Dr Meades response was pure fairy tale stuff – that our reader was “a difficult patient to treat,” as he refused to have “a cataract operation” as was “clinically indicated” so that, basically, she had given up on him – which of course, Sue Dawson and her people at the HCCC swallowed, hook line and sinker, saying that these things happen from time to time, relations between doctors and patients breaking down, and the complaint was dismissed.
Of course, it would have been kindergarten stuff for the HCCC to ask for a copy of the report that indicated that the reader needed to have a cataract operation, to support Meades claim, and if they had done that, that Meades was telling a lie would have become immediately apparent – because there was/is no such report. (Our reader says that a proper Ophthalmologist told him recently, more than 8 year later, that he still doesn’t need a cataract operation!!!) (Or perhaps, there was a report, but the person who provided the report was also a liar.)
But, of course, that’s not the sort of thing Sue Dawson and her people do – ask doctors to provide anything to support their claims.
In her response to the HCCC, Meades made two other claims that our reader says are lies – that Dr Sandbach sent him for blood tests and an MRI? Again the HCCC could have asked for copies of the results if this had happened – in fact they could still ask Meades for copies of these three things, if they were at all interested as to how they got things so wrong, which of course they wouldn’t be.
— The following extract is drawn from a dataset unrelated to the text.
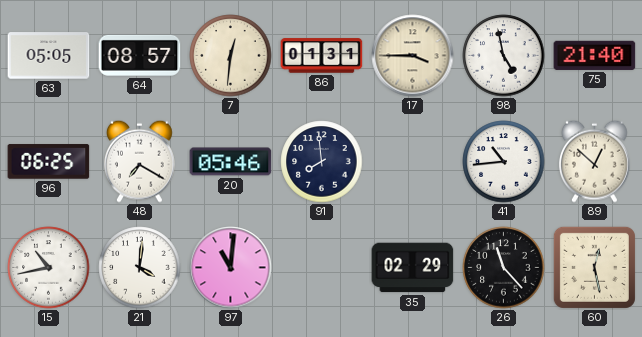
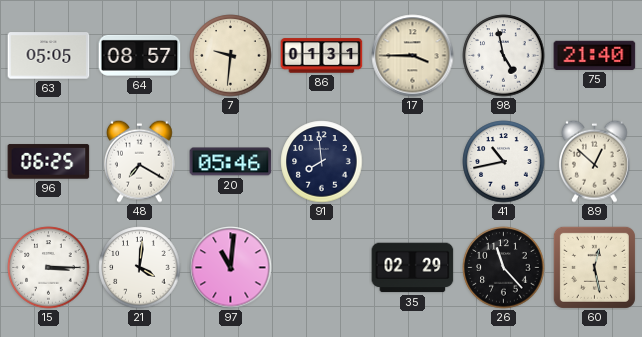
7: 12:31 -> 9:31
41: 10:44 -> 10:43
15: 10:43 -> 3:15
No doubt, if they did this, Meades would have some really bad luck story about how all her records for that period had been accidentally destroyed!
Long term readers of the posts on this blog would be familiar with all of the above. So why have we mentioned it again? Because, after more than 12 years of working on interfacing with the medical profession, on helping ourselves and others to find the best health care workers, doctors in particular, to deal with, and to avoid those who may not be the best, something that’s recently started dawning on us, which we find particularly disturbing, is that perhaps under the reward system that operates in NSW it’s better to be a Kerrie Meades than a Ross Fitzsimons, that the Kerrie Meades are busier, and make more money than the Ross Fitzsimons.
And something else, different but related – that after we were told by someone who would hardly be likely to be not telling the truth, that it’s the “norm” for NSW Specialists to make “contributions,” (others would call them “bribes,”) to GPs and so on to help them in running their practices, that perhaps Optometrist Paul McCarthy referred our reader to Meades to ensure that he would keep getting “contributions” from her??? After all, you would have to think that he made the referral, either, because he had no idea as to how bad she was, or, for some other reason, like ensuring he would continue to get “contributions.”
If this is at all like it is, it would be making it even harder for us the people, you and me, to find the best health care workers, doctors in particular, to deal with, and to avoid those who may not be the best.